--- Exercise input ---
○ ○ ○ ○

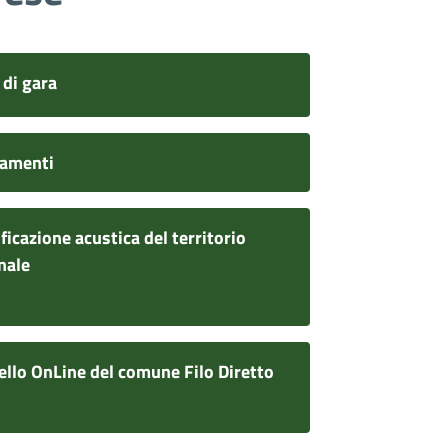
 di gara
amenti
ficazione acustica del territorio
nale
ello OnLine del comune Filo Diretto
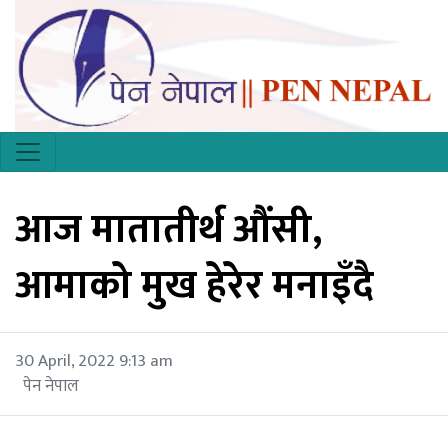
आज मातातीर्थ औंसी,
आमाको मुख हेरेर मनाइँदै
30 April, 2022 9:13 am
पेन नेपाल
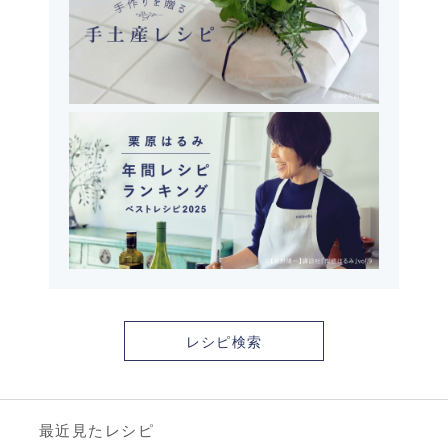
レシピ検索
最近見たレシピ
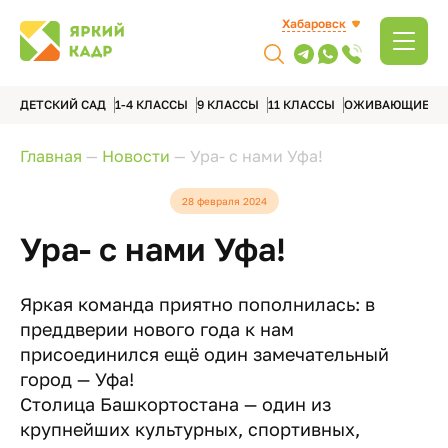
Хабаровск
ДЕТСКИЙ САД
1-4 КЛАССЫ
9 КЛАССЫ
11 КЛАССЫ
ОЖИВАЮЩИЕ А
Главная
—
Новости
—
Ура- с нами Уфа!
28 февраля 2024
Ура- с нами Уфа!
Яркая команда приятно пополнилась: в
преддверии нового года к нам
присоединился ещё один замечательный
город — Уфа!
Столица Башкортостана — один из
крупнейших культурных, спортивных,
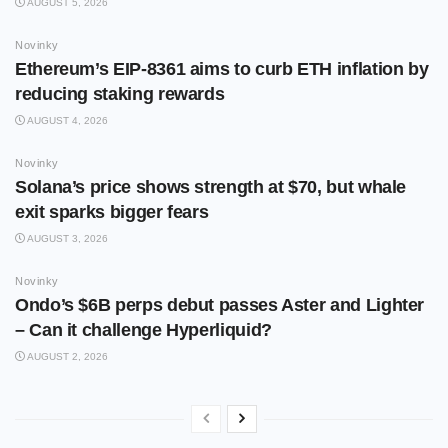
AUGUST 5, 2026
Novinky
Ethereum’s EIP-8361 aims to curb ETH inflation by
reducing staking rewards
AUGUST 4, 2026
Novinky
Solana’s price shows strength at $70, but whale
exit sparks bigger fears
AUGUST 3, 2026
Novinky
Ondo’s $6B perps debut passes Aster and Lighter
– Can it challenge Hyperliquid?
AUGUST 2, 2026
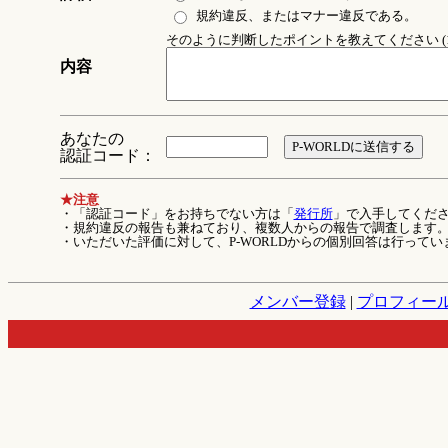
規約違反、またはマナー違反である。
そのように判断したポイントを教えてください (1
内容
あなたの
認証コード：
★注意
・「認証コード」をお持ちでない方は「
発行所
」で入手してくだ
・規約違反の報告も兼ねており、複数人からの報告で調査します
・いただいた評価に対して、P-WORLDからの個別回答は行ってい
メンバー登録
|
プロフィー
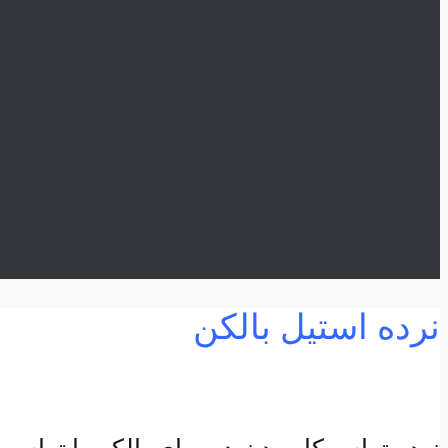
نرده استیل بالکن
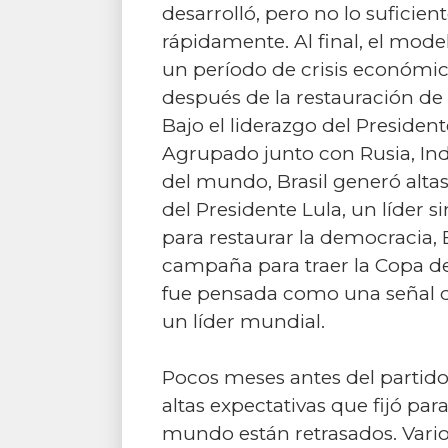
desarrolló, pero no lo suficie
rápidamente. Al final, el mod
un período de crisis económic
después de la restauración de 
Bajo el liderazgo del Preside
Agrupado junto con Rusia, Ind
del mundo, Brasil generó altas
del Presidente Lula, un líder s
para restaurar la democracia, 
campaña para traer la Copa de
fue pensada como una señal de
un líder mundial.
Pocos meses antes del partido
altas expectativas que fijó pa
mundo están retrasados. Vario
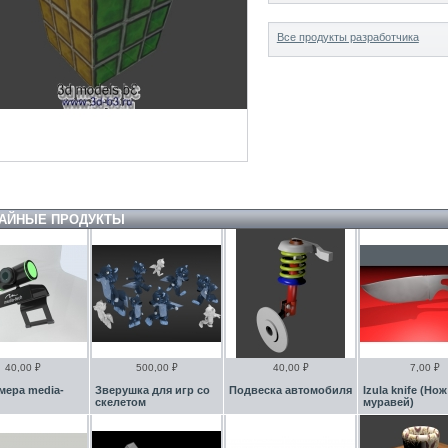
Все продукты разработчика
АЙНЫЕ ПРОДУКТЫ
40,00 ₽
500,00 ₽
40,00 ₽
7,00 ₽
мера media-
Зверушка для игр со
Подвеска автомобиля
Izula knife (Но
скелетом
муравей)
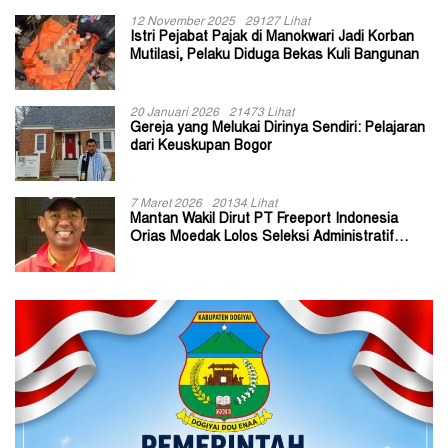
12 November 2025
29127 Lihat
Istri Pejabat Pajak di Manokwari Jadi Korban
Mutilasi, Pelaku Diduga Bekas Kuli Bangunan
20 Januari 2026
21473 Lihat
Gereja yang Melukai Dirinya Sendiri: Pelajaran
dari Keuskupan Bogor
7 Maret 2026
20134 Lihat
Mantan Wakil Dirut PT Freeport Indonesia
Orias Moedak Lolos Seleksi Administratif
Calon ADK OJK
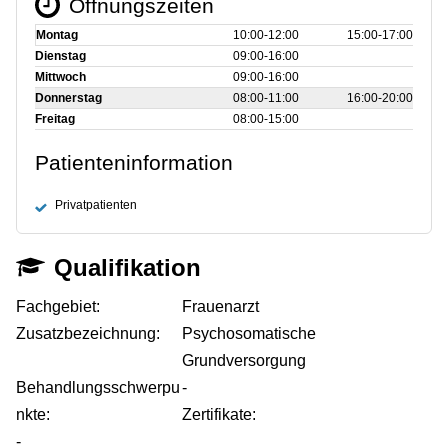
Öffnungszeiten
Montag
10:00‑12:00
15:00‑17:00
Dienstag
09:00‑16:00
Mittwoch
09:00‑16:00
Donnerstag
08:00‑11:00
16:00‑20:00
Freitag
08:00‑15:00
Patienteninformation
Privatpatienten
Qualifikation
Fachgebiet:
Frauenarzt
Zusatzbezeichnung:
Psychosomatische
Grundversorgung
Behandlungsschwerpu
-
nkte:
Zertifikate:
-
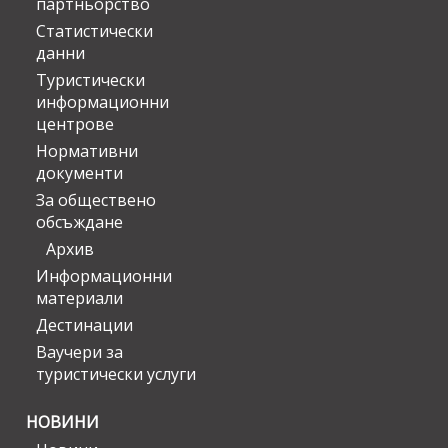
партньорство
Статистически
данни
Туристически
информационни
центрове
Нормативни
документи
За обществено
обсъждане
Архив
Информационни
материали
Дестинации
Ваучери за
туристически услуги
НОВИНИ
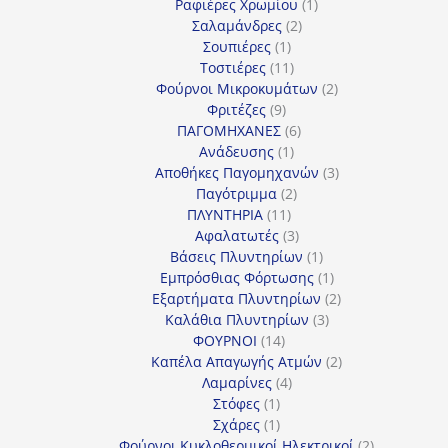
προϊόν
1
Ραφιέρες Χρωμίου
1
2
προϊόν
Σαλαμάνδρες
2
1
προϊόντα
Σουπιέρες
1
προϊόν
11
Τοστιέρες
11
προϊόντα
2
Φούρνοι Μικροκυμάτων
2
9
προϊόντα
Φριτέζες
9
προϊόντα
6
ΠΑΓΟΜΗΧΑΝΕΣ
6
1
προϊόντα
Ανάδευσης
1
προϊόν
3
Αποθήκες Παγομηχανών
3
2
προϊόντα
Παγότριμμα
2
11
προϊόντα
ΠΛΥΝΤΗΡΙΑ
11
προϊόντα
3
Αφαλατωτές
3
προϊόντα
1
Βάσεις Πλυντηρίων
1
προϊόν
1
Εμπρόσθιας Φόρτωσης
1
προϊόν
2
Εξαρτήματα Πλυντηρίων
2
3
προϊόντα
Καλάθια Πλυντηρίων
3
14
προϊόντα
ΦΟΥΡΝΟΙ
14
προϊόντα
2
Καπέλα Απαγωγής Ατμών
2
4
προϊόντα
Λαμαρίνες
4
1
προϊόντα
Στόφες
1
προϊόν
1
Σχάρες
1
προϊόν
2
Φούρνοι Κυκλοθερμικοί Ηλεκτρικοί
2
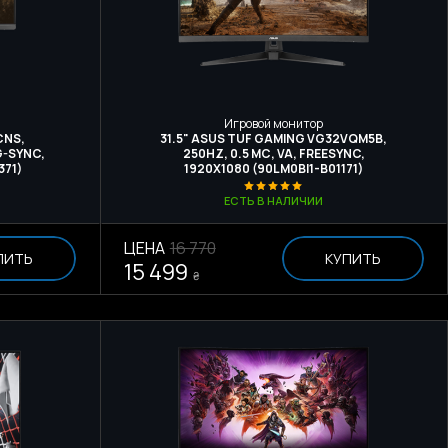
Игровой монитор
CNS,
31.5" ASUS TUF GAMING VG32VQM5B,
 G-SYNC,
250HZ, 0.5 МС, VA, FREESYNC,
371)
1920X1080 (90LM0BI1-B01171)
ЕСТЬ В НАЛИЧИИ
ЦЕНА
16 770
ПИТЬ
КУПИТЬ
15 499
₴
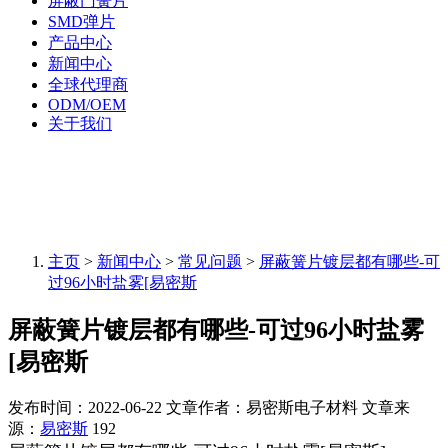
屏蔽门簧片
SMD弹片
产品中心
新闻中心
全球代理商
ODM/OEM
关于我们
主页
>
新闻中心
>
常见问题
>
屏蔽簧片镀层都有哪些-可
过96小时盐雾[易密斯
屏蔽簧片镀层都有哪些-可过96小时盐雾
[易密斯
发布时间：2022-06-22
文章作者：易密斯电子材料
文章来
源：
易密斯
192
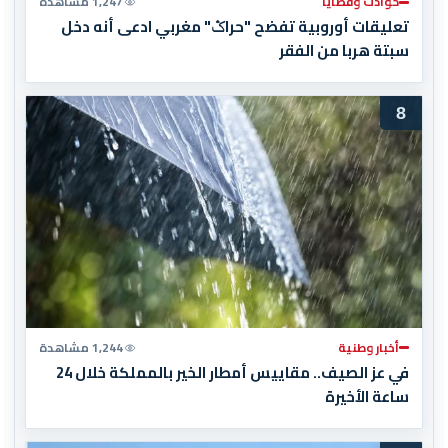
حوادث وقضايا
1,247 مشاهدة
تعليقات أوروبية تفضح "حراݣ" مغربي ادعى أنه دخل
سبتة هربا من الفقر
8
أخبار وطنية
1,244 مشاهدة
في عز الصيف.. مقاييس أمطار الخير بالمملكة خلال 24
ساعة الأخيرة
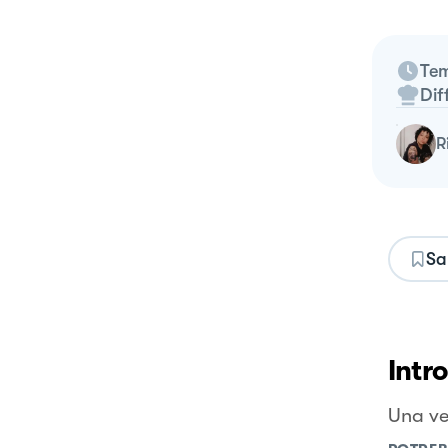
Tem
Dif
Sa
Intr
Una vel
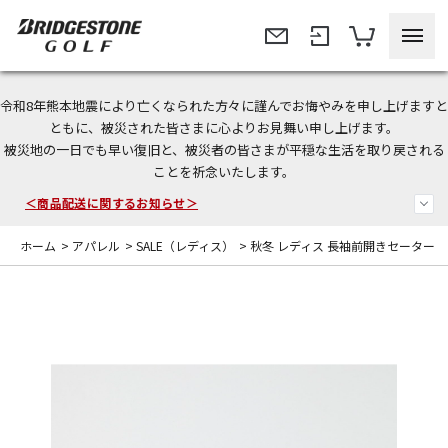
令和8年熊本地震により亡くなられた方々に謹んでお悔やみを申し上げますと
＜夏季休暇中のご注文・発送・お問い合わせ＞
ともに、被災された皆さまに心よりお見舞い申し上げます。
被災地の一日でも早い復旧と、被災者の皆さまが平穏な生活を取り戻される
今なら新規会員登録で1,000円OFFクーポンプレゼント！
ことを祈念いたします。
＜商品配送に関するお知らせ＞
ホーム
>
アパレル
>
SALE（レディス）
>
秋冬 レディス 長袖前開きセーター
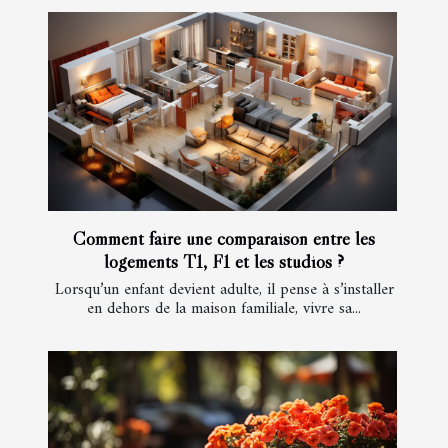
Comment faire une comparaison entre les
logements T1, F1 et les studios ?
Lorsqu’un enfant devient adulte, il pense à s’installer
en dehors de la maison familiale, vivre sa...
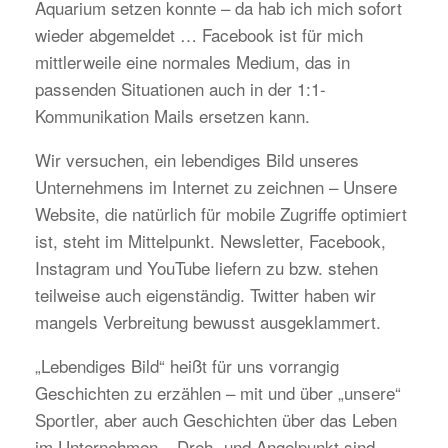
Aquarium setzen konnte – da hab ich mich sofort
wieder abgemeldet … Facebook ist für mich
mittlerweile eine normales Medium, das in
passenden Situationen auch in der 1:1-
Kommunikation Mails ersetzen kann.
Wir versuchen, ein lebendiges Bild unseres
Unternehmens im Internet zu zeichnen – Unsere
Website, die natürlich für mobile Zugriffe optimiert
ist, steht im Mittelpunkt. Newsletter, Facebook,
Instagram und YouTube liefern zu bzw. stehen
teilweise auch eigenständig. Twitter haben wir
mangels Verbreitung bewusst ausgeklammert.
„Lebendiges Bild“ heißt für uns vorrangig
Geschichten zu erzählen – mit und über „unsere“
Sportler, aber auch Geschichten über das Leben
im Unternehmen – Dreh- und Angelpunkt sind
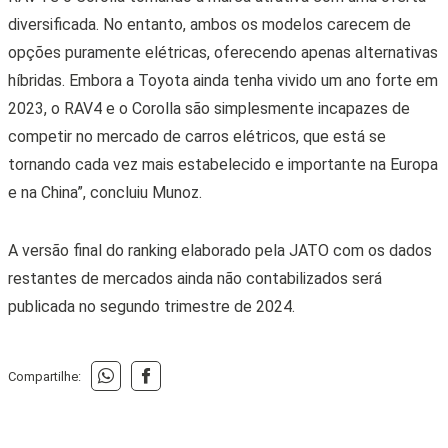
diversificada. No entanto, ambos os modelos carecem de
opções puramente elétricas, oferecendo apenas alternativas
híbridas. Embora a Toyota ainda tenha vivido um ano forte em
2023, o RAV4 e o Corolla são simplesmente incapazes de
competir no mercado de carros elétricos, que está se
tornando cada vez mais estabelecido e importante na Europa
e na China”, concluiu Munoz.
A versão final do ranking elaborado pela JATO com os dados
restantes de mercados ainda não contabilizados será
publicada no segundo trimestre de 2024.
Compartilhe:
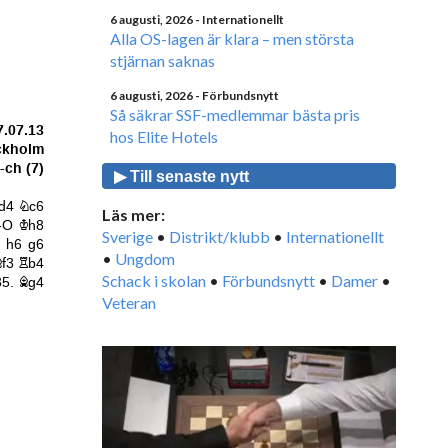
6 augusti, 2026
- Internationellt
Alla OS-lagen är klara – men största
stjärnan saknas
6 augusti, 2026
- Förbundsnytt
Så säkrar SSF-medlemmar bästa pris
hos Elite Hotels
▶ Till senaste nytt
Läs mer:
Sverige
•
Distrikt/klubb
•
Internationellt
•
Ungdom
Schack i skolan
•
Förbundsnytt
•
Damer
•
Veteran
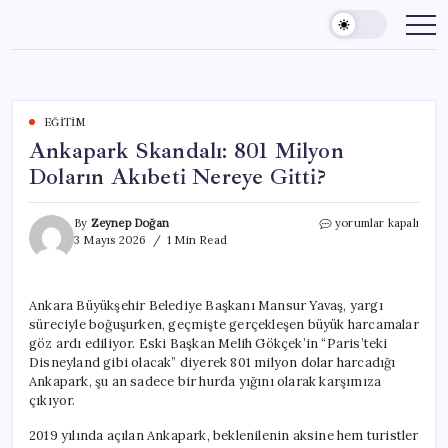
Skip
to
content
EĞITIM
Ankapark Skandalı: 801 Milyon
Doların Akıbeti Nereye Gitti?
Ankapark
By
Zeynep Doğan
yorumlar kapalı
Skandalı:
3 Mayıs 2026
1 Min Read
801
Milyon
Doların
Ankara Büyükşehir Belediye Başkanı Mansur Yavaş, yargı
Akıbeti
süreciyle boğuşurken, geçmişte gerçekleşen büyük harcamalar
Nereye
Gitti?
göz ardı ediliyor. Eski Başkan Melih Gökçek’in “Paris’teki
için
Disneyland gibi olacak” diyerek 801 milyon dolar harcadığı
Ankapark, şu an sadece bir hurda yığını olarak karşımıza
çıkıyor.
2019 yılında açılan Ankapark, beklenilenin aksine hem turistler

○ ○ ○ ○

State how many lines in the records above contain the word "Φούρνοι". Write the number alone.

2